The front-running candidates for Somerville’s preliminary election for councilor of Ward 5 are Tessa Bridge and Beatriz C. Gomez Mouakad, while in Ward 7 Judith Pineda Neufeld and Becca Miller are contesting the seat. Medford’s six leading candidates for school committee are Mea Quinn Mustone, Jenny R Graham, Paul Russell Ruseau, Melanie P. McLaughlin, Sharon D. Hays and Andrew C. Milne. 

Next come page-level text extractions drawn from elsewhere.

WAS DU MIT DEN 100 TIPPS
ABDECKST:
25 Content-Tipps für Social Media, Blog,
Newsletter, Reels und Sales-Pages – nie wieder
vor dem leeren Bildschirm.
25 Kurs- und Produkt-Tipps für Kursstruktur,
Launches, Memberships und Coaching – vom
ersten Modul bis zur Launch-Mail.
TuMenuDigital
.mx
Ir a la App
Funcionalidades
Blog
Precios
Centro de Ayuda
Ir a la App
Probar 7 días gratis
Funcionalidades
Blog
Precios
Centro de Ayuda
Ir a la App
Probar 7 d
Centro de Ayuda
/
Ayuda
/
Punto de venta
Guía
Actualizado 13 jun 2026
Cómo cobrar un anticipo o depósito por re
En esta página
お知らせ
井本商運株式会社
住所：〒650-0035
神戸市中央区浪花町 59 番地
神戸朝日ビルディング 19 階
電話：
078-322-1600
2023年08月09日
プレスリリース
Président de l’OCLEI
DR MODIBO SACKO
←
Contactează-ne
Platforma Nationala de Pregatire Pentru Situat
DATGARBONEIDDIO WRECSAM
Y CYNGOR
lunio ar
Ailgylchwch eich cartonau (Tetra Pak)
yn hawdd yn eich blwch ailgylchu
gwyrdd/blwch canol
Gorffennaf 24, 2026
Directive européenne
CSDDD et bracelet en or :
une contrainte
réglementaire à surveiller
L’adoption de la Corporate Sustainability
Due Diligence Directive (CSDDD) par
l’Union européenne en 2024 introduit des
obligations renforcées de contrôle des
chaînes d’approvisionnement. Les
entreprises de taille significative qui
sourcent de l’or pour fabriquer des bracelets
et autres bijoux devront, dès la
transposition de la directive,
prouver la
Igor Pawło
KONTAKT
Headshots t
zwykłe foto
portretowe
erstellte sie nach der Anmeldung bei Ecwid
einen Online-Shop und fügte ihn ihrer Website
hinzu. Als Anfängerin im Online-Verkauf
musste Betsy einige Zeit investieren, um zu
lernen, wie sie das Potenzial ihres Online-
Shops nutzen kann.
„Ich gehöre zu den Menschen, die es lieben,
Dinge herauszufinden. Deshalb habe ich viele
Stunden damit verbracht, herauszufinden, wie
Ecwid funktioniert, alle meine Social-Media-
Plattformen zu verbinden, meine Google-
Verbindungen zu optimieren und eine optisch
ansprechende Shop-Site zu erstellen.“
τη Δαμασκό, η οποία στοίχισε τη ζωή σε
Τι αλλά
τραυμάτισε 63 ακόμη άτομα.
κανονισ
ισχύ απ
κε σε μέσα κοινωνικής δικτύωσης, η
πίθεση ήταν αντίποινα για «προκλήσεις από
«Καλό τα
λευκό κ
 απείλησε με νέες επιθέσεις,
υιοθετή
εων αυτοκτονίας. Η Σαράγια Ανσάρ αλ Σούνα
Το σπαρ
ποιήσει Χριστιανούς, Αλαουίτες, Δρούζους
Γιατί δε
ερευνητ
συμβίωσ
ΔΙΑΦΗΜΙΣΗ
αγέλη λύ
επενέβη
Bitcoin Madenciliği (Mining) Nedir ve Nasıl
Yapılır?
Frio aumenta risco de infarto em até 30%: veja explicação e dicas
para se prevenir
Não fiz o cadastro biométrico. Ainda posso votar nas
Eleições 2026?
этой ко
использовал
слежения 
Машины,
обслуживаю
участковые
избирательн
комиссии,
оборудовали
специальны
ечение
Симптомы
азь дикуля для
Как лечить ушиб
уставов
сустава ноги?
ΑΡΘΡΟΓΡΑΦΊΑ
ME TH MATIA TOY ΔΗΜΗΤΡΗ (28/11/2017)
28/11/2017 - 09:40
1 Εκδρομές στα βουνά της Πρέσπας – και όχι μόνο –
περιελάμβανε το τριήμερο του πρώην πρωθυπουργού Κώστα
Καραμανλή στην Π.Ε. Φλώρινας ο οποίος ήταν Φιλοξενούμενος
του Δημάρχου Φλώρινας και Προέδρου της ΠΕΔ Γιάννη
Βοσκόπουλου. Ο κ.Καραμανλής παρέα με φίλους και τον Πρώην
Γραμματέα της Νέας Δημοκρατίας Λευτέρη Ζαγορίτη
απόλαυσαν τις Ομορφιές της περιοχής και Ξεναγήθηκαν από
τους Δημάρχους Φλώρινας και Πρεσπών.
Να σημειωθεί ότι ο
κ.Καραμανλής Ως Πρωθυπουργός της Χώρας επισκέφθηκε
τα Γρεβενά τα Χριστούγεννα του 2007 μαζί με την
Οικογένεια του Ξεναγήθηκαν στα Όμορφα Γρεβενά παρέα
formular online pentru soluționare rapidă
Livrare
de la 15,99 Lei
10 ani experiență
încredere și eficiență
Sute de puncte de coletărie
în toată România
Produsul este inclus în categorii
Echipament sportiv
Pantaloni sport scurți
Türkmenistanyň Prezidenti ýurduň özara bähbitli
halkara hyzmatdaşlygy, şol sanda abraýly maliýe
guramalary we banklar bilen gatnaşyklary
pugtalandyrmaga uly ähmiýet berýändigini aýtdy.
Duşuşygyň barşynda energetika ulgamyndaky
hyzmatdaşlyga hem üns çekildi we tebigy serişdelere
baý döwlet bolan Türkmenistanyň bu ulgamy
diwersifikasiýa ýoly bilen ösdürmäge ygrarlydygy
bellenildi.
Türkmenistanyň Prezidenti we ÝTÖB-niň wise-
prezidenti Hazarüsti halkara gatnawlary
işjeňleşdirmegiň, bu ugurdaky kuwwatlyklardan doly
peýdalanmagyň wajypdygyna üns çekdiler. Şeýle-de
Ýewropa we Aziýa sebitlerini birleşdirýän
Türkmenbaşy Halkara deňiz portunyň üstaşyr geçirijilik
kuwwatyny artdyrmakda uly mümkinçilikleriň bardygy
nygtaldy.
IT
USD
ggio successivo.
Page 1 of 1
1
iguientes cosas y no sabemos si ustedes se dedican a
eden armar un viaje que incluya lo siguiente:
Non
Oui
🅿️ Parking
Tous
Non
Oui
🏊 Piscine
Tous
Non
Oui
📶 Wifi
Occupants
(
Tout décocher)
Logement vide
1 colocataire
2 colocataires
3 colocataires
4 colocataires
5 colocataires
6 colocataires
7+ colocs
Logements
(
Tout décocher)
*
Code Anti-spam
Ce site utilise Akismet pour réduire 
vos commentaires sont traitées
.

As voter registration deadlines approach and the final election grows closer, many students on the Tufts Medford/Somerville campus remain unaware of political events in our surrounding community. With over 11,800 students enrolled at Tufts and 5,825 undergraduate students as of 2019, our undergraduate population alone makes up around 4% of the combined Medford/Somerville populations. Because of the size of Tufts’ student population, our presence here has a profound impact on the communities around us. Additionally, the policies and decisions made by local leaders may affect the way in which we conduct our lives on campus. 

Because of the reciprocal influence between Tufts students and the residents of the Medford/Somerville area, Tufts students have a responsibility to remain engaged with local political discourse — regardless of our local voter registration status. Whether it relates to policing in surrounding neighborhoods, inclusionary housing efforts like extending eviction moratoriums or programs designed to address and take action against climate change, we have the ability to lend our voice to important initiatives. 

In order to be considerate, engaged and conscious members of this community we need to maintain awareness for candidates in upcoming elections, legislation and policy decisions that affect us and our host communities.